Every One Of The Multitude Has A Keen Pair Of Eyes And A Hungry
Beak, And Every Single Individual Finds
Something to eat in the stubble.
Something that was not provided for them, crumbs that have escaped from
this broad
Table, and there they are every day for weeks together, still
finding food. If you will consider the incredible number of little
mouths, and the busy rate at which they ply them hour by hour, you may
imagine what an immense number of grains of wheat must have escaped man's
hand, for you must remember that every time they peck they take a whole
grain. Down, too, come the grey-blue wood-pigeons and the wild
turtle-doves. The singing linnets come in parties, the happy
greenfinches, the streaked yellow-hammers, as if any one had delicately
painted them in separate streaks, and not with a wash of colour, the
brown buntings, chaffinches - out they come from the hazel copses, where
the nuts are dropping, and the hedge berries turning red, and every one
finds something to his liking. There are the seeds of the charlock and
the thistle, and a hundred other little seeds, insects, and minute
atom-like foods it needs a bird's eye to know. They are never still, they
sweep up into the hedges and line the boughs, calling and talking, and
away again to another rood of stubble without any order or plan of
search, just sowing themselves about like wind-blown seeds. Up and down
the day through with a zest never failing. It is beautiful to listen to
them and watch them, if any one will stay under an oak by the nut-tree
boughs, here the dragon-flies shoot to and fro in the shade as if the
direct rays of the sun would burn their delicate wings; they hunt chiefly
in the shade. The linnets will suddenly sweep up into the boughs and
converse sweetly over your head. The sunshine lingers and grows sweeter
as the autumn gives tokens of its coming in the buff bryony leaf, and the
acorn filling its cup. They are so happy, the birds, yet there are few to
listen to them. I have often looked round and wondered that no one else
was about hearkening to them. Altogether, perhaps, they lead safer lives
in England than anywhere else. We do not shoot them; the fowlers do
mischief, still they make but little impression; there are few birds of
prey, and there is not that fearful bloodthirstiness that makes a
tropical forest so terrible in fact, under its outward show of glowing
colour.
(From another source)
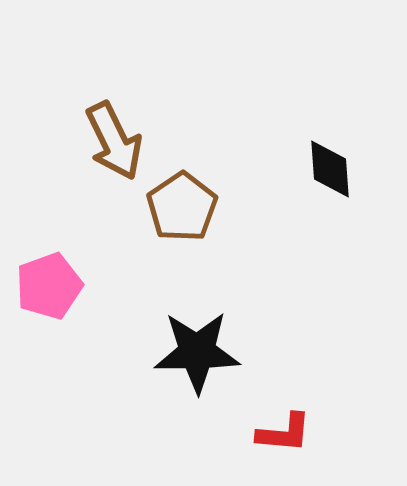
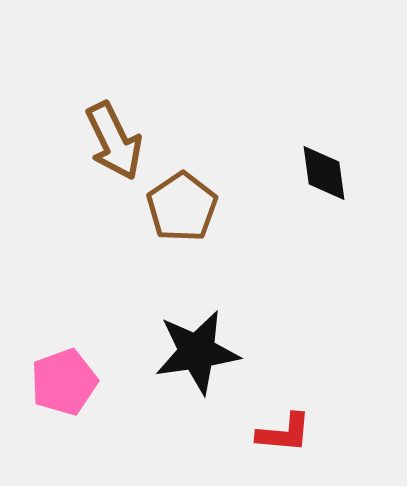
black diamond: moved 6 px left, 4 px down; rotated 4 degrees counterclockwise
pink pentagon: moved 15 px right, 96 px down
black star: rotated 8 degrees counterclockwise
There, with cruel hawks and owls, and serpents, and beasts of
prey, a bird's life is one long terror. They are ever on the watch here,
but they are not so fearfully harassed, and are not certain as it were
beforehand to be torn to pieces. The land is well cultivated, and the
more the culture the more the food for them. Frost and snow are their
greatest enemies, but even these do not often last a great while.